### Work instruction
For this exercise, print all of the data exactly as given.

Start of Data for analysis

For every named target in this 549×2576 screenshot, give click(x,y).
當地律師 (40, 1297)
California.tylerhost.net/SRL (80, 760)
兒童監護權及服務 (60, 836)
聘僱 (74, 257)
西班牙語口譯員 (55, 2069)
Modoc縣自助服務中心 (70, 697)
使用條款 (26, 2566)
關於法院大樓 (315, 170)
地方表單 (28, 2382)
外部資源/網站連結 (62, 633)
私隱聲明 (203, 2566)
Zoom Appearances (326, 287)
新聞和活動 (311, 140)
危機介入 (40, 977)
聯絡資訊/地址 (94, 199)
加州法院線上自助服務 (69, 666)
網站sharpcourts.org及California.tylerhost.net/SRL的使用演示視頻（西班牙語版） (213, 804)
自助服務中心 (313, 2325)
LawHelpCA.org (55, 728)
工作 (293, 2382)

End of Data for analysis

### Output below
For every named target in this 549×2576 screenshot, give click(x,y).
當地律師 (40, 1297)
California.tylerhost.net/SRL (80, 760)
兒童監護權及服務 (60, 836)
聘僱 (74, 257)
西班牙語口譯員 (55, 2069)
Modoc縣自助服務中心 (70, 697)
使用條款 (26, 2566)
關於法院大樓 (315, 170)
地方表單 (28, 2382)
外部資源/網站連結 (62, 633)
私隱聲明 (203, 2566)
Zoom Appearances (326, 287)
新聞和活動 (311, 140)
危機介入 (40, 977)
聯絡資訊/地址 (94, 199)
加州法院線上自助服務 (69, 666)
網站sharpcourts.org及California.tylerhost.net/SRL的使用演示視頻（西班牙語版） (213, 804)
自助服務中心 (313, 2325)
LawHelpCA.org (55, 728)
工作 (293, 2382)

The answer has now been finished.